Kshirapa, Kṣīrapa, Kshira-pa: 5 definitions

Introduction

Introduction:

Kshirapa means something in Hinduism, Sanskrit. If you want to know the exact meaning, history, etymology or English translation of this term then check out the descriptions on this page. Add your comment or reference to a book if you want to contribute to this summary article.

The Sanskrit term Kṣīrapa can be transliterated into English as Ksirapa or Kshirapa, using the IAST transliteration scheme (?).

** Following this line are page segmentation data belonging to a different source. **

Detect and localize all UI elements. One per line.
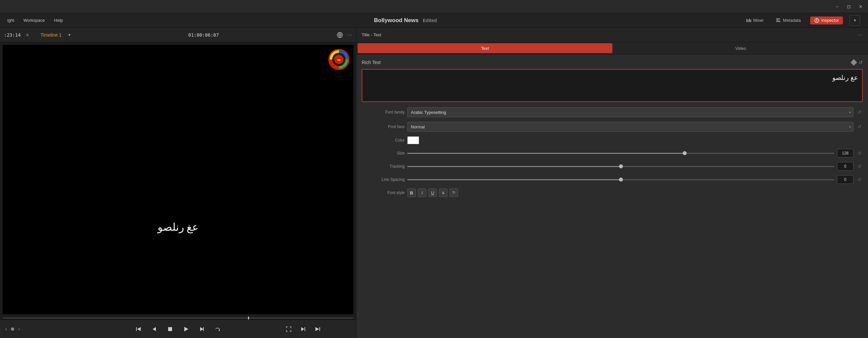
timeline-dropdown-icon[interactable]: ▾ bbox=[68, 32, 71, 37]
line-spacing-slider-thumb[interactable] bbox=[619, 177, 623, 181]
font-family-select[interactable]: Arabic Typesetting bbox=[407, 107, 854, 117]
inspector-icon bbox=[814, 18, 819, 23]
timeline-more-button[interactable]: ··· bbox=[347, 31, 352, 38]
line-spacing-slider-track[interactable] bbox=[407, 179, 834, 180]
line-spacing-input[interactable]: 0 bbox=[837, 175, 854, 184]
stop-button[interactable] bbox=[165, 324, 175, 334]
line-spacing-slider-fill bbox=[407, 179, 621, 180]
font-style-row: Font style B I U S̶ T² ↺ bbox=[362, 189, 863, 197]
font-family-control: Arabic Typesetting ▾ bbox=[407, 107, 854, 117]
tracking-slider-track[interactable] bbox=[407, 166, 834, 167]
loop-button[interactable] bbox=[212, 324, 223, 334]
rich-text-icons: ↺ bbox=[851, 60, 863, 65]
mixer-button[interactable]: Mixer bbox=[743, 16, 767, 25]
svg-marker-30 bbox=[301, 327, 304, 331]
superscript-button[interactable]: T² bbox=[450, 189, 458, 197]
maximize-button[interactable]: ⊡ bbox=[845, 3, 852, 10]
size-slider-fill bbox=[407, 153, 685, 154]
goto-start-icon bbox=[135, 326, 142, 332]
size-reset-button[interactable]: ↺ bbox=[856, 150, 863, 156]
scrubber-bar[interactable] bbox=[3, 317, 353, 319]
font-family-reset-button[interactable]: ↺ bbox=[856, 110, 863, 115]
menu-item-help[interactable]: Help bbox=[50, 16, 68, 25]
inspector-menu-button[interactable]: ··· bbox=[858, 31, 863, 38]
play-icon bbox=[183, 326, 189, 332]
tab-text[interactable]: Text bbox=[358, 43, 612, 53]
goto-end-button[interactable] bbox=[312, 324, 323, 334]
prev-nav-button[interactable]: ‹ bbox=[5, 326, 7, 332]
tracking-label: Tracking bbox=[362, 164, 405, 169]
minimize-button[interactable]: − bbox=[834, 3, 840, 10]
mixer-icon bbox=[746, 18, 751, 23]
menu-item-ight[interactable]: ight bbox=[3, 16, 19, 25]
font-family-label: Font family bbox=[362, 110, 405, 114]
project-status: Edited bbox=[423, 18, 437, 23]
inspector-panel: Title - Text ··· Text Video Rich Text ↺ … bbox=[356, 28, 868, 338]
current-timecode: 01:00:06:07 bbox=[76, 32, 331, 38]
svg-point-5 bbox=[747, 20, 748, 21]
marker-button[interactable] bbox=[11, 328, 14, 331]
next-clip-button[interactable] bbox=[298, 324, 309, 334]
svg-marker-25 bbox=[184, 327, 188, 331]
svg-rect-24 bbox=[168, 327, 172, 331]
line-spacing-slider-row: 0 bbox=[407, 175, 854, 184]
timeline-name[interactable]: Timeline 1 bbox=[41, 32, 62, 38]
svg-marker-23 bbox=[153, 327, 156, 331]
tracking-reset-button[interactable]: ↺ bbox=[856, 164, 863, 169]
metadata-button[interactable]: Metadata bbox=[773, 16, 803, 25]
italic-button[interactable]: I bbox=[418, 189, 426, 197]
rich-text-section-header: Rich Text ↺ bbox=[362, 60, 863, 65]
next-clip-icon bbox=[300, 326, 306, 332]
reset-rich-text-button[interactable]: ↺ bbox=[859, 60, 863, 65]
title-bar: − ⊡ ✕ bbox=[0, 0, 868, 13]
tab-video[interactable]: Video bbox=[614, 42, 868, 54]
step-forward-button[interactable] bbox=[196, 324, 207, 334]
close-button[interactable]: ✕ bbox=[858, 3, 864, 10]
step-back-button[interactable] bbox=[149, 324, 159, 334]
globe-icon[interactable] bbox=[337, 32, 343, 38]
center-controls bbox=[133, 324, 223, 334]
fullscreen-button[interactable] bbox=[283, 324, 294, 334]
keyframe-icon[interactable] bbox=[850, 59, 857, 66]
svg-rect-31 bbox=[305, 327, 305, 331]
svg-marker-29 bbox=[219, 330, 220, 331]
fullscreen-icon bbox=[286, 326, 292, 332]
svg-marker-22 bbox=[137, 327, 141, 331]
panel-collapse-button[interactable]: ▾ bbox=[849, 15, 860, 26]
inspector-header: Title - Text ··· bbox=[356, 28, 868, 42]
strikethrough-button[interactable]: S̶ bbox=[439, 189, 447, 197]
font-face-reset-button[interactable]: ↺ bbox=[856, 124, 863, 129]
main-container: :23:14 Timeline 1 ▾ 01:00:06:07 ··· عغ ر… bbox=[0, 28, 868, 338]
inspector-button[interactable]: Inspector bbox=[810, 16, 843, 25]
menu-item-workspace[interactable]: Workspace bbox=[19, 16, 50, 25]
font-face-label: Font face bbox=[362, 125, 405, 129]
size-input[interactable]: 128 bbox=[837, 149, 854, 158]
toolbar-right: Mixer Metadata Inspector ▾ bbox=[743, 15, 860, 26]
tracking-slider-row: 0 bbox=[407, 162, 854, 171]
line-spacing-reset-button[interactable]: ↺ bbox=[856, 177, 863, 182]
font-face-control: Normal ▾ bbox=[407, 122, 854, 132]
tracking-slider-thumb[interactable] bbox=[619, 164, 623, 168]
next-nav-button[interactable]: › bbox=[18, 326, 20, 332]
svg-point-7 bbox=[750, 20, 751, 21]
svg-rect-9 bbox=[776, 20, 779, 21]
tracking-slider-fill bbox=[407, 166, 621, 167]
size-slider-track[interactable] bbox=[407, 153, 834, 154]
tracking-input[interactable]: 0 bbox=[837, 162, 854, 171]
rich-text-area[interactable]: عغ رنلصو bbox=[362, 69, 863, 102]
loop-icon bbox=[215, 326, 221, 332]
font-face-row: Font face Normal ▾ ↺ bbox=[362, 122, 863, 132]
channel-logo: TV bbox=[328, 49, 349, 70]
arabic-text-preview: عغ رنلصو bbox=[158, 221, 198, 233]
play-button[interactable] bbox=[181, 324, 191, 334]
size-slider-row: 128 bbox=[407, 149, 854, 158]
size-row: Size 128 ↺ bbox=[362, 149, 863, 158]
bold-button[interactable]: B bbox=[407, 189, 416, 197]
font-family-row: Font family Arabic Typesetting ▾ ↺ bbox=[362, 107, 863, 117]
goto-start-button[interactable] bbox=[133, 324, 144, 334]
font-face-select[interactable]: Normal bbox=[407, 122, 854, 132]
underline-button[interactable]: U bbox=[428, 189, 437, 197]
size-slider-thumb[interactable] bbox=[683, 151, 687, 155]
playback-controls: ‹ › bbox=[0, 319, 356, 338]
color-swatch[interactable] bbox=[407, 136, 419, 144]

Languages of India and abroad

Sanskrit dictionary

Source: DDSA: The practical Sanskrit-English dictionary

Kṣīrapa (क्षीरप).—a child.

Derivable forms: kṣīrapaḥ (क्षीरपः).

Kṣīrapa is a Sanskrit compound consisting of the terms kṣīra and pa (प).

Source: Cologne Digital Sanskrit Dictionaries: Shabda-Sagara Sanskrit-English Dictionary

Kṣīrapa (क्षीरप).—mfn.

(-paḥ-pā-paṃ) Drinking milk. who or what drinks it. E. kṣīra, and pa who drinks.

Source: Cologne Digital Sanskrit Dictionaries: Benfey Sanskrit-English Dictionary

Kṣīrapa (क्षीरप).—[kṣīra-pa] (vb. 1. ), m. 1. Drinking milk, Mahābhārata 13, 646. 2. A nurse-child, [Suśruta] 1, 129, 1.

Source: Cologne Digital Sanskrit Dictionaries: Cappeller Sanskrit-English Dictionary

Kṣīrapa (क्षीरप).—[adjective] drinking milk; [masculine] a suckling baby, infant.

Source: Cologne Digital Sanskrit Dictionaries: Monier-Williams Sanskrit-English Dictionary

1) Kṣīrapa (क्षीरप):—[=kṣīra-pa] [from kṣīra] mfn. drinking only milk (said of infants, [Suśruta i, 35, 25]; of a class of ascetics, [Mahābhārata xiii, 646])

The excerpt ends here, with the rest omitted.